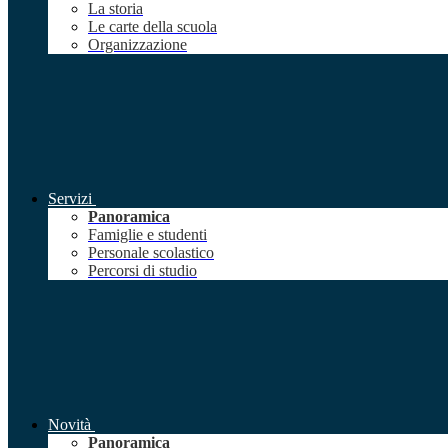
La storia
Le carte della scuola
Organizzazione
Servizi
Panoramica
Famiglie e studenti
Personale scolastico
Percorsi di studio
Novità
Panoramica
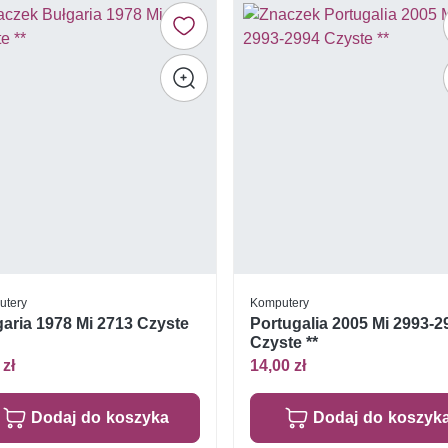
utery
Komputery
aria 1978 Mi 2713 Czyste
Portugalia 2005 Mi 2993-2
Czyste **
 zł
14,00 zł
Dodaj do koszyka
Dodaj do koszyk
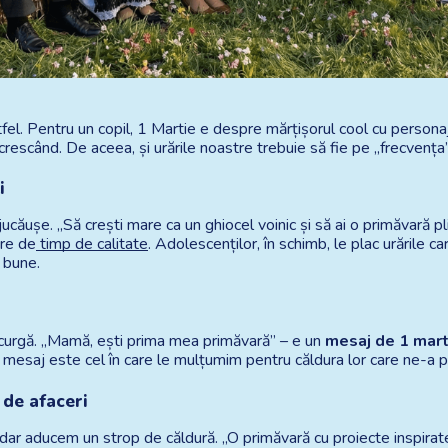
tfel. Pentru un copil, 1 Martie e despre mărțișorul cool cu personaj
 crescând. De aceea, și urările noastre trebuie să fie pe „frecvența”
i
jucăușe. „Să crești mare ca un ghiocel voinic și să ai o primăvară pl
ure de
 timp de calitate
. Adolescenților, în schimb, le plac urările ca
i bune.
curgă. „Mamă, ești prima mea primăvară” – e un 
mesaj de 1 mart
s mesaj este cel în care le mulțumim pentru căldura lor care ne-a prot
 de afaceri
dar aducem un strop de căldură. „O primăvară cu proiecte inspirate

▬▬▬▬▬▬▬▬▬▬

-- ASSIGNMENT --
Lines from the one with "timp de calitate" through the end of the data: set these down exactly, including both ends and nothing more.

-- EXERCISE OUTPUT --
 timp de calitate
. Adolescenților, în schimb, le plac urările ca
i bune.
curgă. „Mamă, ești prima mea primăvară” – e un 
mesaj de 1 mart
s mesaj este cel în care le mulțumim pentru căldura lor care ne-a prot
 de afaceri
dar aducem un strop de căldură. „O primăvară cu proiecte inspirate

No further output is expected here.